Pogust Goodhead (formerly PGMBM and SPG Law) is a British law firm, headquartered in London, England. Pogust Goodhead focuses on environmental law, consumer protection, and human rights.

== History ==
In 2018, Thomas Goodhead and Harris Pogust founded SPG Law, a law firm in Liverpool, England. SPG Law sat under parent firm Sanders Phillips Grossman.

In 2018, SPG filed a class action lawsuit in British courts against BHP and Vale regarding the Mariana dam disaster. Close to 700,000 people were represented in the lawsuit. Pogust Goodhead's costs in the case are expected to be around £250 million.

In 2026, a dispute arose over the representation of the claimants in the Mariana litigation after a client committee voted to replace Pogust Goodhead with Bailey Glasser International (BGI) and Hausfeld. Pogust Goodhead challenged the committee's authority to make the change, leading to proceedings in the High Court.

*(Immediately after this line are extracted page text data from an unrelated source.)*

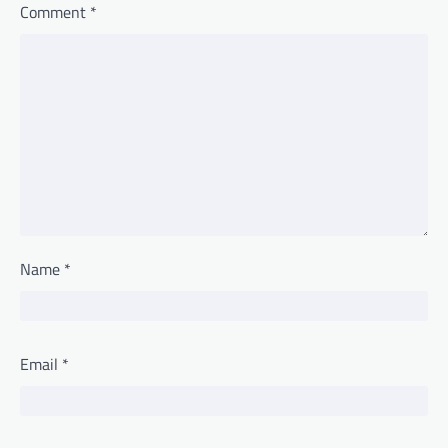
Comment
*
Name
*
Email
*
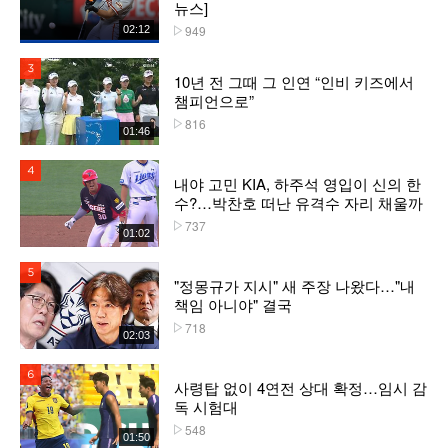
뉴스]
949
02:12
플레이수
3위
10년 전 그때 그 인연 “인비 키즈에서
챔피언으로”
816
플레이수
01:46
4위
내야 고민 KIA, 하주석 영입이 신의 한
수?…박찬호 떠난 유격수 자리 채울까
737
플레이수
01:02
5위
"정몽규가 지시" 새 주장 나왔다…"내
책임 아니야" 결국
718
플레이수
02:03
6위
사령탑 없이 4연전 상대 확정…임시 감
독 시험대
548
플레이수
01:50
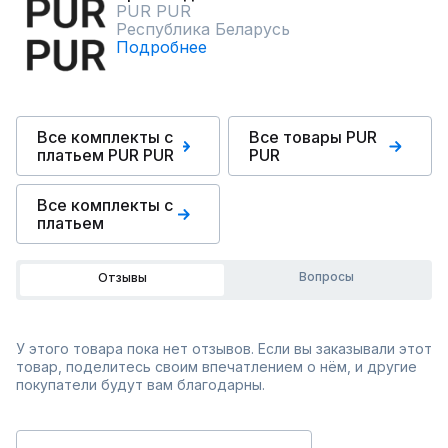
PUR PUR
Республика Беларусь
Подробнее
Все комплекты с
Все товары PUR
платьем PUR PUR
PUR
Все комплекты с
платьем
Вопросы
Отзывы
У этого товара пока нет отзывов. Если вы заказывали этот
товар, поделитесь своим впечатлением о нём, и другие
покупатели будут вам благодарны.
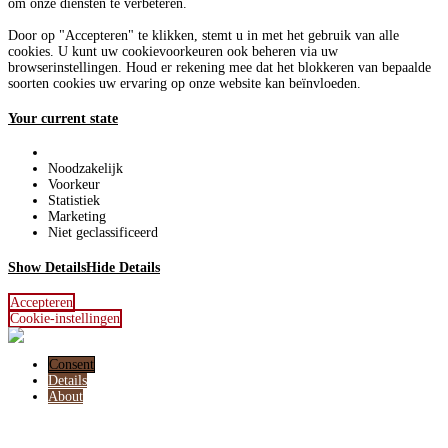
om onze diensten te verbeteren.
Door op "Accepteren" te klikken, stemt u in met het gebruik van alle
cookies. U kunt uw cookievoorkeuren ook beheren via uw
browserinstellingen. Houd er rekening mee dat het blokkeren van bepaalde
soorten cookies uw ervaring op onze website kan beïnvloeden.
Your current state
Noodzakelijk
Voorkeur
Statistiek
Marketing
Niet geclassificeerd
Show Details
Hide Details
Accepteren
Cookie-instellingen
Consent
Details
About
Deze website maakt gebruik van cookies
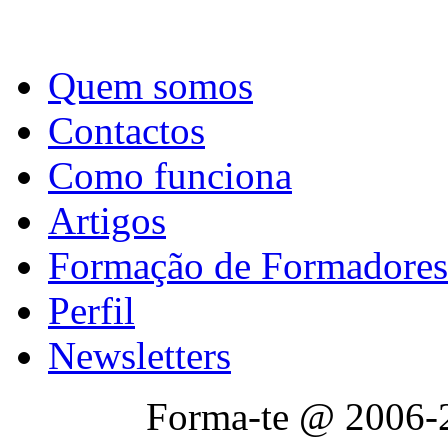
Quem somos
Contactos
Como funciona
Artigos
Formação de Formadores
Perfil
Newsletters
Forma-te @ 2006-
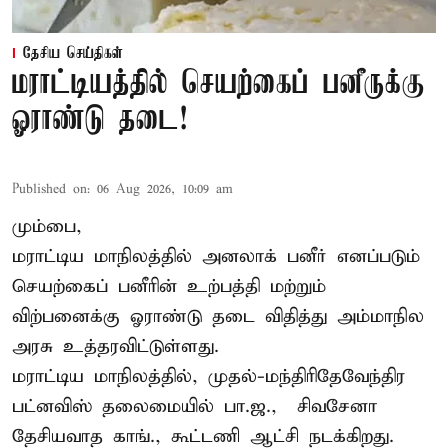
தேசிய செய்திகள்
மராட்டியத்தில் செயற்கைப் பனீருக்கு
ஓராண்டு தடை!
Published on
:
06 Aug 2026, 10:09 am
மும்பை,
மராட்டிய மாநிலத்தில் அனலாக் பனீர் எனப்படும்
செயற்கைப் பனீரின் உற்பத்தி மற்றும்
விற்பனைக்கு ஓராண்டு தடை விதித்து அம்மாநில
அரசு உத்தரவிட்டுள்ளது.
மராட்டிய மாநிலத்தில், முதல்-மந்திரிதேவேந்திர
பட்னவிஸ் தலைமையில் பா.ஜ., – சிவசேனா –
தேசியவாத காங்., கூட்டணி ஆட்சி நடக்கிறது.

Thomas Goodhead, the firm's co-founder and former chief executive, subsequently joined the BGI team seeking to take over conduct of the litigation. In September 2026, fellow co-founder Harris Pogust also requested that the firm cease using his surname, after which Pogust Goodhead announced that it intended to change its name.

In 2021, PGMBM launched a platform called MyDieselClaim to coordinate efforts against vehicle manufacturers involved in the Dieselgate scandal. Pogust Goodhead has handled diesel-related cases against the companies of Abarth, Alfa Romeo, Audi, BMW, Chrysler, Citroen, Cupra, DS, Fiat, Ford, Hyundai, Jaguar, Jeep, Kia, Land Rover, Maserati, Mercedes, Mini, Nissan, Peugeot, Porsche, Renault, Seat Léon, Škoda, Suzuki, Vauxhall, Volkswagen and Volvo.

In 2022, PGMBM was renamed Pogust Goodhead. The firm gained publicity for winning a part of a £193m settlement from Volkswagen on behalf of 15,000 claimants. In 2022, the firm also opened offices in Rio de Janeiro and San Diego.

Pogust Goodhead is participating in U.S. lawsuits alleging that Ozempic and Mounjaro caused serious gastrointestinal side effects and that Novo Nordisk and Eli Lilly inadequately warned patients and physicians of the risks. After the cases were consolidated into a multidistrict litigation in 2024, an attorney from Pogust Goodhead was appointed to the plaintiffs’ leadership committee, where the firm contributes to coordinating claims and advancing common legal theories across the consolidated cases.